Leading corporations and Internet firms are chomping at the bit to enter China’s burgeoning online micro lending sector.
Sudden Boom in China’s Online Micro Lending Sector
As of the end of March the Chinese government had issued a total of 82 licenses for online micro lending, with at least 47 new firms entering the sector in 2016 alone.
Listed companies are a key driving force behind this sudden proliferation in the online micro lending sector, backing the establishment of 51 license-holders.
Southern China is home to the preponderance of new online micro lenders, due to the strength of its IT and Internet industries.
Guangdong province is host to the largest number of online micro lenders, with 29 in total, while the central Chinese mega city of Chongqing lays claim to a further 18.
Jiangsu and Jiangxi province are home to 11 and six online micro lenders respectively, while Shanghai-centred Zhejiang province has a total of five.
Given the relative youth of China’s online micro loans sector, many new entrants are still in the process of developing the online technology and protocols needed for their lending operations, or striving to adapt traditional micro loan business models to the Internet.
Core Benefits of Online Microlending for China’s Financial Ecosystem
Leading figures in the online micro loans sector believe that it could play an key ancillary role in Chinese financial markets, by breaking through the geographic restrictions of traditional micro lending, and giving companies the opportunity to channel their funds to any location in the country.

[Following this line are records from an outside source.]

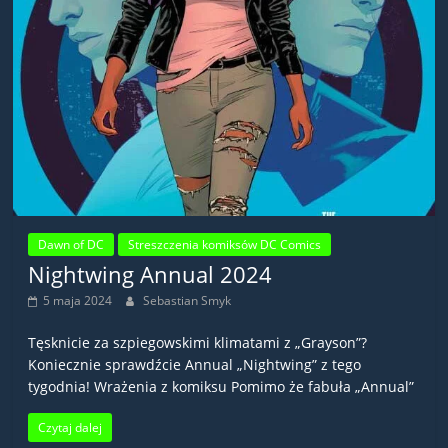
Dawn of DC
Streszczenia komiksów DC Comics
Nightwing Annual 2024
5 maja 2024
Sebastian Smyk
Tęsknicie za szpiegowskimi klimatami z „Grayson”?
Koniecznie sprawdźcie Annual „Nightwing” z tego
tygodnia! Wrażenia z komiksu Pomimo że fabuła „Annual”
Czytaj dalej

Given that so many online micro lenders are backed by large-scale listed companies, a key advantage they possess is access to extensive and detailed information on potential borrowers who are clients of their parent company.
This means they can establish more effective risk control systems and lending decision mechanisms straight out of the gate.
An outstanding example of this is the online micro loan platforms established by major online and electronics retailers such as Ali Baba, JD.com and Suning, who have a vast customer base as well as accompanying database that can abet lending decisions.
Another advantage is the versatility online micro lenders enjoy under China’s existing regulatory framework, which permits them to lend to both individuals and enterprises.
Regulation Attention and Risk
The breakneck growth of China’s online micro lending sector has created concern amongst some that regulators as well as companies will lack sufficient ability to control risk in the sector.
The China Banking Regulatory Commission issued a notice on risk in relation to online micro lending earlier this year, calling for local government to exercise caution in its approval processes prior to the released of nation-wide opinions on the sector.
Li Junfang, chairman of CBRC’s Inclusive Finance Department has also said that local financial regulators must exercise particular care in relation to cross-border online micro lending, and prevent the formation of new forms of “regulatory arbitrage” or risk.